Gold Self‐Assembly on Copper Electrodes Promotes n‐Propanol Formation in Electrochemical CO <sub>2</sub> Reduction
Nikhil C. Bhoumik, Quinn A. Padovan, Tania Akter, David K. Stem, Christopher J. Barile
Abstract
Abstract The electrochemical CO 2 reduction reaction (CO 2 RR) offers a promising route to mitigate greenhouse gas emissions by converting CO 2 into valuable chemicals. Among multi‐carbon products, n‐propanol is particularly appealing due to its high energy density (~27 MJ/L) and broad industrial applications. However, achieving high selectivity for n‐propanol remains a formidable challenge, requiring catalysts capable of facilitating complex reaction pathways and avoiding competing side reactions. In this study, we present a Cu/Cys/Au catalyst architecture that is prepared through a self‐assembled monolayer (SAM) that significantly enhances the Faradaic efficiency for n‐propanol production.
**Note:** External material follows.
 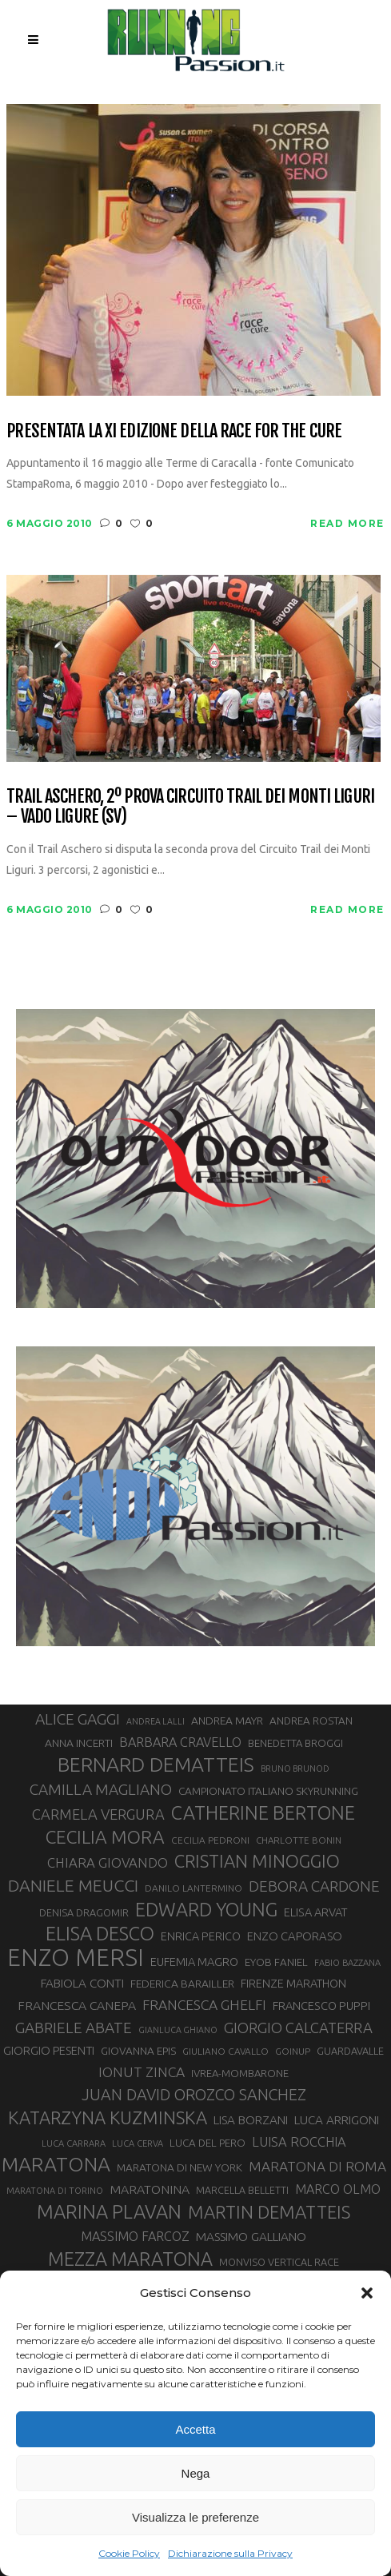 I want to click on CHARLOTTE BONIN [CHARLOTTE BONIN (27 elementi)], so click(x=298, y=1840).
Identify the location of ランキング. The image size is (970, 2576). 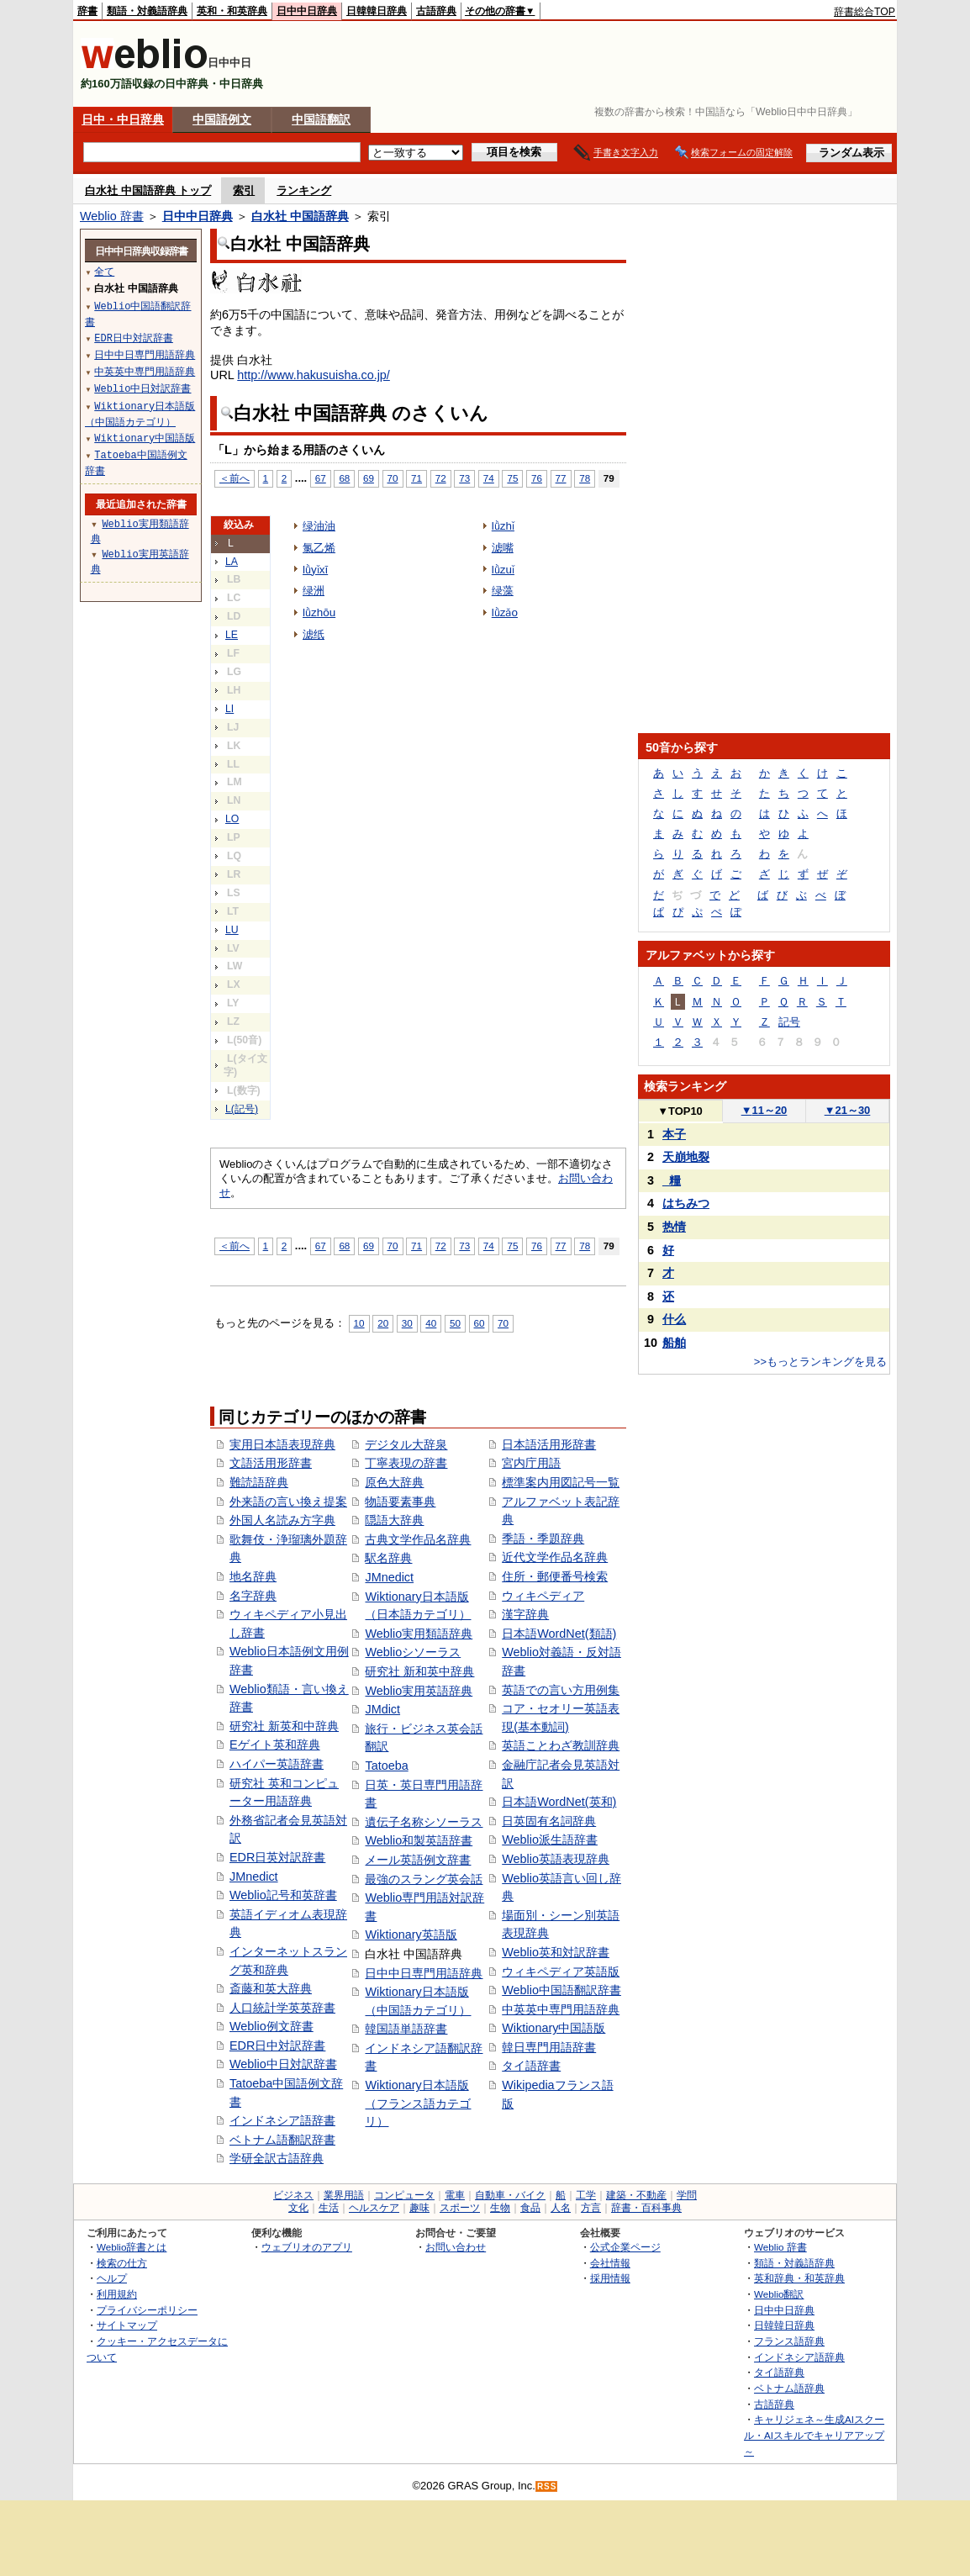 (304, 190).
Specifically, Cu substrates are modified with cysteamine SAMs to uniformly anchor a Au 3+ ‐dimercaptosuccinate complex, which enable uniform Au electrodeposition. The resulting Cu/Cys/Au electrode achieves a Faradaic efficiency of 29.1 % for n‐propanol at −1.2 V vs. RHE, representing a significant improvement over conventional Au−Cu electrocatalysts. Control studies reveal the necessity of both Au and Cu for selective n‐propanol formation, while mixed SAMs with varying cysteamine and propanethiol ratios allow for precise tuning of Au coverage on Cu. These findings underscore the potential of SAM‐based strategies for precise surface engineering, offering a pathway for selective CO 2 RR electrocatalysts.